The only place IMPI had to be known was in the program loader or execution engine of IBM i. This was responsible for translating the TIMI into a suitable format for the platform (be that IMPI or any other future choice) and caching it with the original program. This would happen either:
- the first time it was run; or
- whenever it was detected to be running on a different platform to the cached code.
If anyone had managed to get a hold of the IMPI specification and figured out a way to generate that directly, their program would cease to run on a platform change as the "IMPI" would be different. Unless, of course, they'd generated the TIMI as well in which case the IMPI generation is totally unnecessary (i.e., it would be done as needed, when running the program).
I'd be surprised if anyone outside of a very small subset of the IBM i group (the people responsible for SLIC, the system licensed internal code) could generate IMPI directly.
The use of this translation scheme meant that, even though the IMPI on a 9404 is likely to be vastly different to the "IMPI" on IBM's latest hardware, the TIMI code of bygone days will continue to run just fine on new platforms, without ever having to be recompiled (just one translation the first time it runs on that new platform).
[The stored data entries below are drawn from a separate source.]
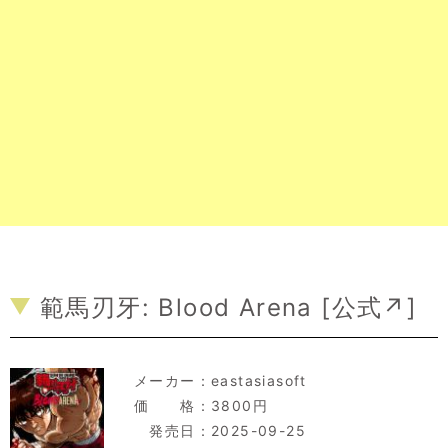
範馬刃牙: Blood Arena [
公式↗
]
メーカー：
eastasiasoft
価 格：3800円
発売日：2025-09-25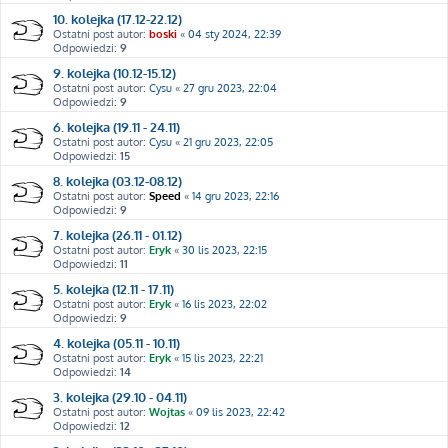
10. kolejka (17.12-22.12)
Ostatni post autor:
boski
«
04 sty 2024, 22:39
Odpowiedzi:
9
9. kolejka (10.12-15.12)
Ostatni post autor:
Cysu
«
27 gru 2023, 22:04
Odpowiedzi:
9
6. kolejka (19.11 - 24.11)
Ostatni post autor:
Cysu
«
21 gru 2023, 22:05
Odpowiedzi:
15
8. kolejka (03.12-08.12)
Ostatni post autor:
Speed
«
14 gru 2023, 22:16
Odpowiedzi:
9
7. kolejka (26.11 - 01.12)
Ostatni post autor:
Eryk
«
30 lis 2023, 22:15
Odpowiedzi:
11
5. kolejka (12.11 - 17.11)
Ostatni post autor:
Eryk
«
16 lis 2023, 22:02
Odpowiedzi:
9
4. kolejka (05.11 - 10.11)
Ostatni post autor:
Eryk
«
15 lis 2023, 22:21
Odpowiedzi:
14
3. kolejka (29.10 - 04.11)
Ostatni post autor:
Wojtas
«
09 lis 2023, 22:42
Odpowiedzi:
12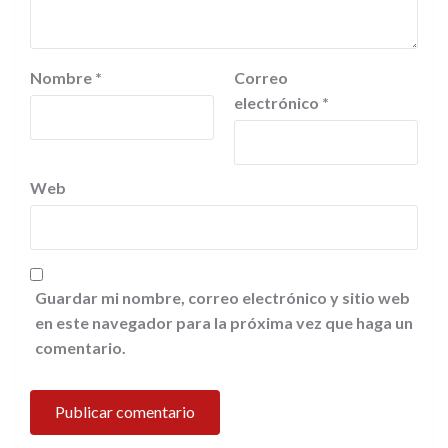
Nombre
*
Correo
electrónico
*
Web
Guardar mi nombre, correo electrónico y sitio web
en este navegador para la próxima vez que haga un
comentario.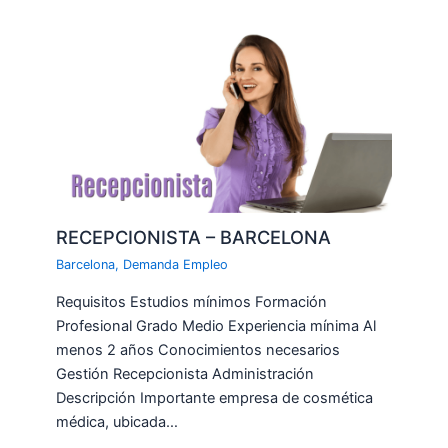
RECEPCIONISTA – BARCELONA
Barcelona
,
Demanda Empleo
Requisitos Estudios mínimos Formación
Profesional Grado Medio Experiencia mínima Al
menos 2 años Conocimientos necesarios
Gestión Recepcionista Administración
Descripción Importante empresa de cosmética
médica, ubicada…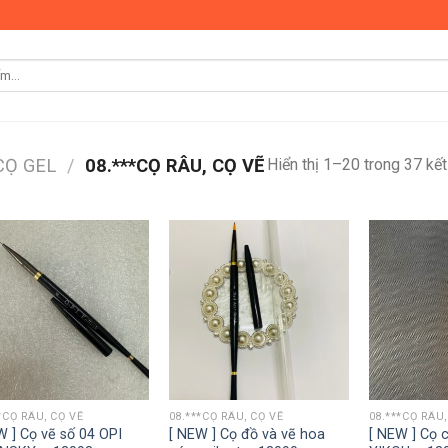
Hiển thị 1–20 trong 37 kế
 CỌ GEL
/
08.***CỌ RÂU, CỌ VẼ
*CỌ RÂU, CỌ VẼ
08.***CỌ RÂU, CỌ VẼ
08.***CỌ RÂU,
W ] Cọ vẽ số 04 OPI
[ NEW ] Cọ đồ và vẽ hoa
[ NEW ] Cọ 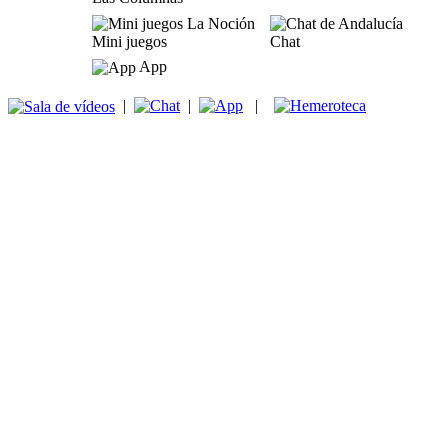
Mini juegos
Chat
App
|
|
|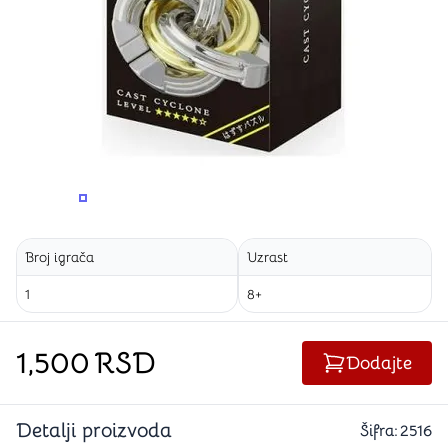
PROMENITE UGAO GLEDANJA
PROMENITE UGAO GLEDANJA
PROMENITE
Broj igrača
Uzrast
1
8+
1,500
RSD
Dodajte
Detalji proizvoda
Šifra:
2516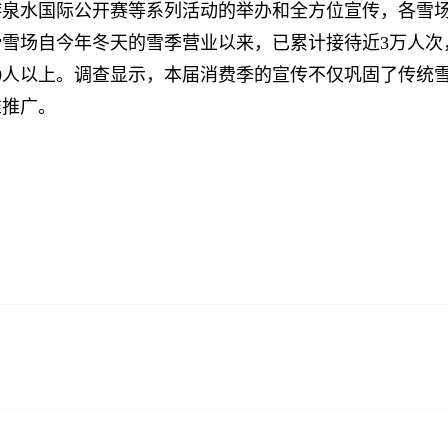
泉水国际公开赛等系列活动的举办和全方位宣传，各雪场
雪场自今年冬天的雪季营业以来，已累计接待近3万人次
00人以上。调查显示，本届消费季的宣传不仅巩固了传统
准推广。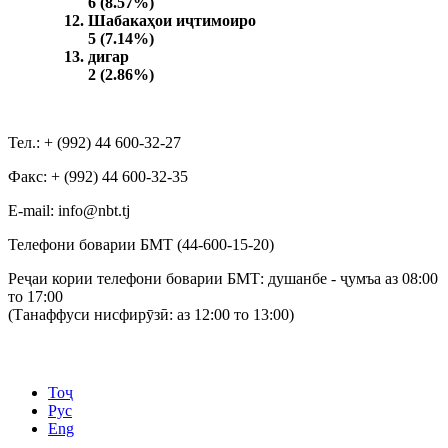
6 (8.57%)
Шабакаҳои иҷтимоиро
5 (7.14%)
дигар
2 (2.86%)
Тел.: + (992) 44 600-32-27
Факс: + (992) 44 600-32-35
Е-mail: info@nbt.tj
Телефони боварии БМТ (44-600-15-20)
Реҷаи кории телефони боварии БМТ: душанбе - ҷумъа аз 08:00
то 17:00
(Танаффуси нисфирӯзӣ: аз 12:00 то 13:00)
Тоҷ
Рус
Eng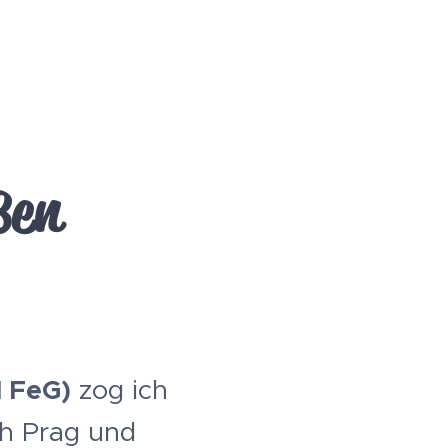
ßen
d FeG)
zog ich
ch Prag und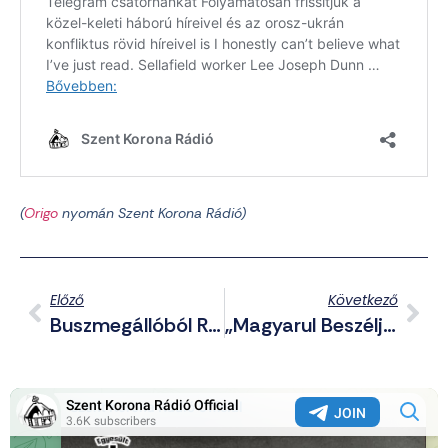
(
Origo
nyomán Szent Korona Rádió)
Előző
Következő
Buszmegállóból Rabolták El Az Orosházi Lányt A Cigány Emberkereskedők
„Magyarul Beszélj Otthon, Ne Kolozsváron Az Utcán!” – Még Mindig Tombol A Román Sovinizmus Erdélyben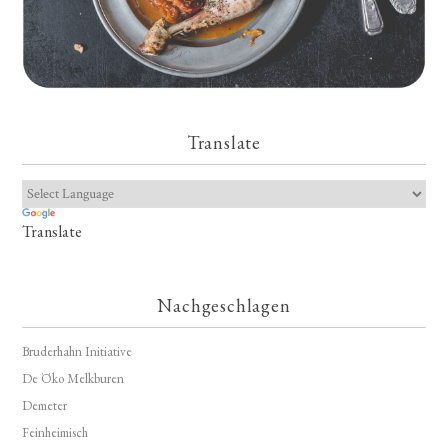
Translate
Translate
Nachgeschlagen
Bruderhahn Initiative
De Öko Melkburen
Demeter
Feinheimisch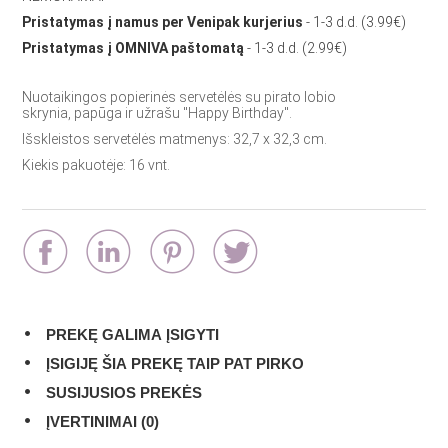
Pristatymas į namus per Venipak kurjerius
- 1-3 d.d. (3.99€)
Pristatymas į OMNIVA paštomatą
- 1-3 d.d. (2.99€)
Nuotaikingos popierinės servetėlės su pirato lobio
skrynia, papūga ir užrašu "Happy Birthday".
Išskleistos servetėlės matmenys: 32,7 x 32,3 cm.
Kiekis pakuotėje: 16 vnt.
PREKĘ GALIMA ĮSIGYTI
ĮSIGIJĘ ŠIA PREKĘ TAIP PAT PIRKO
SUSIJUSIOS PREKĖS
ĮVERTINIMAI (0)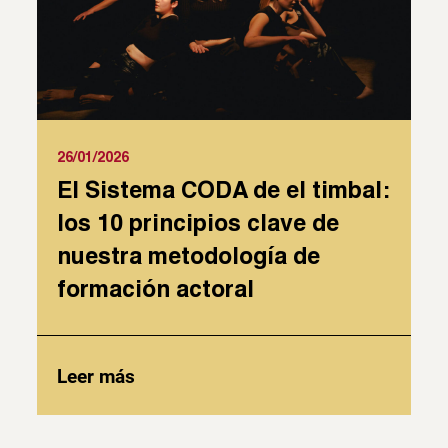
26/01/2026
El Sistema CODA de el timbal:
los 10 principios clave de
nuestra metodología de
formación actoral
Leer más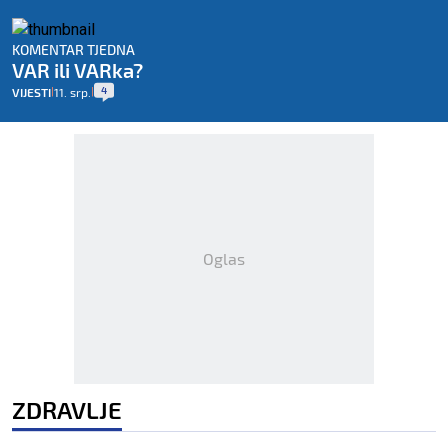
KOMENTAR TJEDNA
VAR ili VARka?
4
VIJESTI
11. srp.
|
|
Oglas
ZDRAVLJE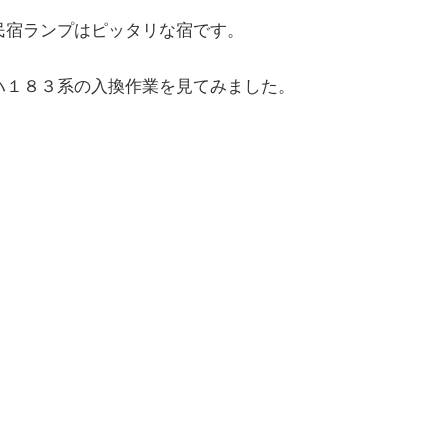
民宿ランプはピッタリな宿です。
ハ１８３系の入換作業を見てみました。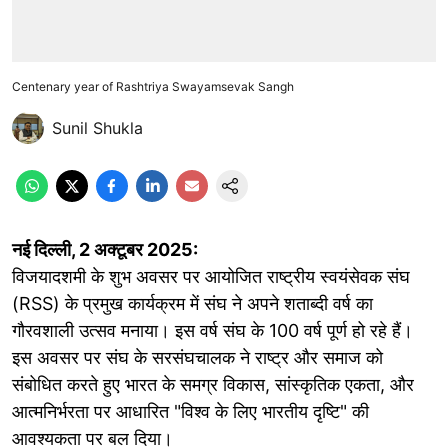
Centenary year of Rashtriya Swayamsevak Sangh
Sunil Shukla
नई दिल्ली, 2 अक्टूबर 2025:
विजयादशमी के शुभ अवसर पर आयोजित राष्ट्रीय स्वयंसेवक संघ
(RSS) के प्रमुख कार्यक्रम में संघ ने अपने शताब्दी वर्ष का
गौरवशाली उत्सव मनाया। इस वर्ष संघ के 100 वर्ष पूर्ण हो रहे हैं।
इस अवसर पर संघ के सरसंघचालक ने राष्ट्र और समाज को
संबोधित करते हुए भारत के समग्र विकास, सांस्कृतिक एकता, और
आत्मनिर्भरता पर आधारित "विश्व के लिए भारतीय दृष्टि" की
आवश्यकता पर बल दिया।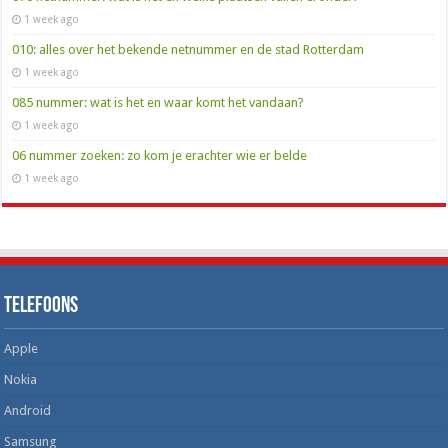
1 week ago
010: alles over het bekende netnummer en de stad Rotterdam
1 week ago
085 nummer: wat is het en waar komt het vandaan?
1 week ago
06 nummer zoeken: zo kom je erachter wie er belde
1 week ago
Telefoons
Apple
Nokia
Android
Samsung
That was, after all, the intent of having the split(1), giving the ability to replace the underlying hardware in its entirety without needing to re-compile all the applications that ran on it. Instead, the platform simply needed a specific layer that would first throw away any existing IMPI code if it was for a different platform, then generate IMPI code from TIMI (if the former did not exist).
(1) When IBM decided to "bet the farm" on the IBM 360 architecture, this was, in part, to get away from the situation where both:
- they had to develop a large amount of system software every time they introduced a new machine; and
- their customers had to rewrite their applications similarly.
That cost them quite a bit of money so almost certainly influenced the requirements behind the AS/400 as well.